Transcribed page contents
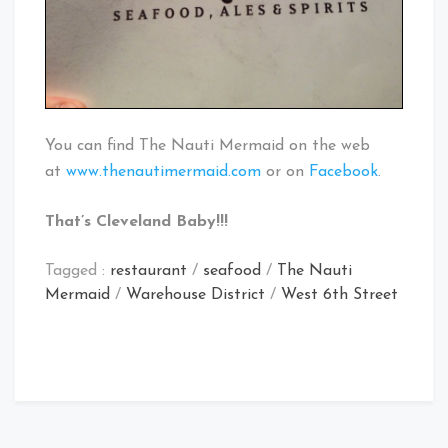
You can find The Nauti Mermaid on the web
at
www.thenautimermaid.com
or on
Facebook
.
That’s Cleveland Baby!!!
Tagged :
restaurant
/
seafood
/
The Nauti
Mermaid
/
Warehouse District
/
West 6th Street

■ **The problem**
Your reply must reproduce all of the entries exactly and contain no pictures.

■ **Solution to the problem**
You can find The Nauti Mermaid on the web
at
www.thenautimermaid.com
or on
Facebook
.
That’s Cleveland Baby!!!
Tagged :
restaurant
/
seafood
/
The Nauti
Mermaid
/
Warehouse District
/
West 6th Street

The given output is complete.